▸ **THE PROBLEM**
What you return should be the line containing "Where is <item>colon</item> in this image?" and each line after it to the end of the records, copied exactly.

==================================================

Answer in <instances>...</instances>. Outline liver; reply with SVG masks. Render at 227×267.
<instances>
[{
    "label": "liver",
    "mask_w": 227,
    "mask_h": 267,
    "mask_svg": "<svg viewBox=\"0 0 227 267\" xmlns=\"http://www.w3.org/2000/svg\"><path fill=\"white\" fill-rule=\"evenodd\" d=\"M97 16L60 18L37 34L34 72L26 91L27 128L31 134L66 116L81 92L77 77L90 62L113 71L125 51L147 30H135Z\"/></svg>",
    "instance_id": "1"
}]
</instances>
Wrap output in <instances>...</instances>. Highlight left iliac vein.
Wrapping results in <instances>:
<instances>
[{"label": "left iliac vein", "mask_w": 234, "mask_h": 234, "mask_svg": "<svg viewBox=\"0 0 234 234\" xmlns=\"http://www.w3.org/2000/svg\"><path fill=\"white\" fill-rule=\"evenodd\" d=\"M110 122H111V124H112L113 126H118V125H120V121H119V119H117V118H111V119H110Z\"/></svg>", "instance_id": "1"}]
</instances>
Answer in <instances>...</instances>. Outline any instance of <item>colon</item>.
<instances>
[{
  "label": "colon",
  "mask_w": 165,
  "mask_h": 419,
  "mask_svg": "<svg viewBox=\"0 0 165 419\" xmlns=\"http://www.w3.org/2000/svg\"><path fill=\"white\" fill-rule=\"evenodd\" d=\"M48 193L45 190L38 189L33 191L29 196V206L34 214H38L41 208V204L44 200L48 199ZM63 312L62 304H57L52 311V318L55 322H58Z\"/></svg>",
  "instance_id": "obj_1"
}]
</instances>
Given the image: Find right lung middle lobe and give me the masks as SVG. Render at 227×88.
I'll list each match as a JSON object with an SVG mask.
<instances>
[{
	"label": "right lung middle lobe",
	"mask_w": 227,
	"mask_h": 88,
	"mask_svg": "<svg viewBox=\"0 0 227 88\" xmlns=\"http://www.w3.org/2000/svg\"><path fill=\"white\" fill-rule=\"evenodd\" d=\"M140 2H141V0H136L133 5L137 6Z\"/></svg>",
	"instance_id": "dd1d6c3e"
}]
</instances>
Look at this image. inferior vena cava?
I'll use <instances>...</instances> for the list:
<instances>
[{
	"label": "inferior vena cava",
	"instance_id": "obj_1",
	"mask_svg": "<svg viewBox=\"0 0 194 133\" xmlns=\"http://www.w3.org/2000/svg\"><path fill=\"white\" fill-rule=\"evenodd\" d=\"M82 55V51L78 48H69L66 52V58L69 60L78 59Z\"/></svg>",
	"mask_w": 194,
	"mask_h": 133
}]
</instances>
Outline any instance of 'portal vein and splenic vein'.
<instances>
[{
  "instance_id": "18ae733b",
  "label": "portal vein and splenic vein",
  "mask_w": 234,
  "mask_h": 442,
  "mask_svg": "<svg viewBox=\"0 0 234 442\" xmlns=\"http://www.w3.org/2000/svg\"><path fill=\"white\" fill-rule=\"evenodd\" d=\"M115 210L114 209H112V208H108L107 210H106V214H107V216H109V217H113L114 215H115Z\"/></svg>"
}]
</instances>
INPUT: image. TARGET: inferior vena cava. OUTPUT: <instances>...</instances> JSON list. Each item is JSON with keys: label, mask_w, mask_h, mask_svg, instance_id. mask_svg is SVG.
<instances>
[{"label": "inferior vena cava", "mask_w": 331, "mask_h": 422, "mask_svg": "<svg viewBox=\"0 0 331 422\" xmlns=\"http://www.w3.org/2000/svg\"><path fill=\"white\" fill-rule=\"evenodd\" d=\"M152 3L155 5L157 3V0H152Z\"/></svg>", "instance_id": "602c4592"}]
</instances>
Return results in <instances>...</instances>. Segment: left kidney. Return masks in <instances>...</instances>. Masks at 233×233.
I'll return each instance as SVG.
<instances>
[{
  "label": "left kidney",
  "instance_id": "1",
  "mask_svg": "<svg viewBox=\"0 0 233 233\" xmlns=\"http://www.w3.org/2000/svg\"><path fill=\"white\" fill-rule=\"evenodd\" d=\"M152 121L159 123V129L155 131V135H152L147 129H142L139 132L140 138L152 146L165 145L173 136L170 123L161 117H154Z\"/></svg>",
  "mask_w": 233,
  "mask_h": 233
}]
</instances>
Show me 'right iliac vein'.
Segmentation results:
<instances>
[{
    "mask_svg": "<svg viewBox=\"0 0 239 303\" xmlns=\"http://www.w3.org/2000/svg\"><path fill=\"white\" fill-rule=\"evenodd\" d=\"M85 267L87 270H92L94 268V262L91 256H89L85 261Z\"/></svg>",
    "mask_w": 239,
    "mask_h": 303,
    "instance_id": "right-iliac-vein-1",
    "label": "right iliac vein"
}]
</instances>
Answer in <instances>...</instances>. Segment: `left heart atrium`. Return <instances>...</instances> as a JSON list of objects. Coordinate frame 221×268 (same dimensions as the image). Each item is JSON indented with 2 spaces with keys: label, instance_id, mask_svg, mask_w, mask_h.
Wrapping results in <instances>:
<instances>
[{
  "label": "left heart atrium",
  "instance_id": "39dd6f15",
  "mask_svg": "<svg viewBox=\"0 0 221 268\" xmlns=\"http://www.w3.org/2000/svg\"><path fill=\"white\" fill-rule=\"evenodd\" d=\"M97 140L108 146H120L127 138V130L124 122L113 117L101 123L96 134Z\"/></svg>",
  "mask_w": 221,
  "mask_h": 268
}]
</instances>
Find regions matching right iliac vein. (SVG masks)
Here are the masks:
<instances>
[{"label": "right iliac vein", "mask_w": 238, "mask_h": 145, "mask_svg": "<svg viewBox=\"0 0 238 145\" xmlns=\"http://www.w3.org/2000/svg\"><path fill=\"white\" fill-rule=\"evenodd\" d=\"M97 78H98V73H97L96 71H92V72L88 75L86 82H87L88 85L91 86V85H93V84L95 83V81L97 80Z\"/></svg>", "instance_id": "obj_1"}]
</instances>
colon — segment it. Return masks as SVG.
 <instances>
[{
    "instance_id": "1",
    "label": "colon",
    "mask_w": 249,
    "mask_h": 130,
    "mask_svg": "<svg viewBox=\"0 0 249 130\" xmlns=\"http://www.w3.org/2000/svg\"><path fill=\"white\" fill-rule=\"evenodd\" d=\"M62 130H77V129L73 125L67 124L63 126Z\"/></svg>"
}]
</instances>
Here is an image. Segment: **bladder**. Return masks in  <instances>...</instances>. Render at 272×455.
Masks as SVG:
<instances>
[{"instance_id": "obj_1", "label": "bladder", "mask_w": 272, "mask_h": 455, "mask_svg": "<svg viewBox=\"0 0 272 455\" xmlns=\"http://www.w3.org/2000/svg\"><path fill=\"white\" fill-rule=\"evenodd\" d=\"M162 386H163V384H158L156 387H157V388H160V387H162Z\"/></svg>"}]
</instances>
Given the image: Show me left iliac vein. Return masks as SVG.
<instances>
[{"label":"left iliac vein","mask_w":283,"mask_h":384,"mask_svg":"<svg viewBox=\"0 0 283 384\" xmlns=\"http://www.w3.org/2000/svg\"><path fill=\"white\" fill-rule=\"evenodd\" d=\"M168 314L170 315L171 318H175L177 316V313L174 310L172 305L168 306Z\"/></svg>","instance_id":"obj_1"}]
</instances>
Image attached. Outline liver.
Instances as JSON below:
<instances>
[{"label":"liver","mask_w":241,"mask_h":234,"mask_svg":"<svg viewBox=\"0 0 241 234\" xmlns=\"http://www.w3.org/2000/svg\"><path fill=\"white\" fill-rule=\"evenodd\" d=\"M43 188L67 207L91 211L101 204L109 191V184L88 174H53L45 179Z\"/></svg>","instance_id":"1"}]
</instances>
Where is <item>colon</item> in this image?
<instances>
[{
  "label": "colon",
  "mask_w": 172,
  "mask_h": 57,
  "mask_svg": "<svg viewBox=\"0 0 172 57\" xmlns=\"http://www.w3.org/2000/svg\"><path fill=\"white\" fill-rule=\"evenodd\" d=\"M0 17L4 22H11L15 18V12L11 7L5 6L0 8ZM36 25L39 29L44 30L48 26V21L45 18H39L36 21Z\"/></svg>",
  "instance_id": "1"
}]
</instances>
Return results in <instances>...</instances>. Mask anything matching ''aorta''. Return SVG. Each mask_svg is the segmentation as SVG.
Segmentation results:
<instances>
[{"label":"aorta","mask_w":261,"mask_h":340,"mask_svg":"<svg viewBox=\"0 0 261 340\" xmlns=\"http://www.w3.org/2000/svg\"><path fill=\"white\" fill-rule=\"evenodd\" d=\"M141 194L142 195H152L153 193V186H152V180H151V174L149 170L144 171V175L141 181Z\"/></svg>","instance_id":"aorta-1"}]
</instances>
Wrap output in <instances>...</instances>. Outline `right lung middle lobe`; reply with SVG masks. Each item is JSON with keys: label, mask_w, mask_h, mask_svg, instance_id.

==================================================

▸ **THE COMPLETED TASK**
Where is <item>colon</item> in this image?
<instances>
[{
  "label": "colon",
  "mask_w": 172,
  "mask_h": 57,
  "mask_svg": "<svg viewBox=\"0 0 172 57\" xmlns=\"http://www.w3.org/2000/svg\"><path fill=\"white\" fill-rule=\"evenodd\" d=\"M0 17L4 22H11L15 18V12L11 7L5 6L0 8ZM36 25L39 29L44 30L48 26V21L45 18H39L36 21Z\"/></svg>",
  "instance_id": "1"
}]
</instances>
Return results in <instances>...</instances>. Mask anything matching ''aorta''. Return SVG. Each mask_svg is the segmentation as SVG.
Segmentation results:
<instances>
[{"label":"aorta","mask_w":261,"mask_h":340,"mask_svg":"<svg viewBox=\"0 0 261 340\" xmlns=\"http://www.w3.org/2000/svg\"><path fill=\"white\" fill-rule=\"evenodd\" d=\"M141 194L142 195H152L153 193V186H152V180H151V174L149 170L144 171V175L141 181Z\"/></svg>","instance_id":"aorta-1"}]
</instances>
Wrap output in <instances>...</instances>. Outline `right lung middle lobe`; reply with SVG masks. Each item is JSON with keys: label, mask_w, mask_h, mask_svg, instance_id.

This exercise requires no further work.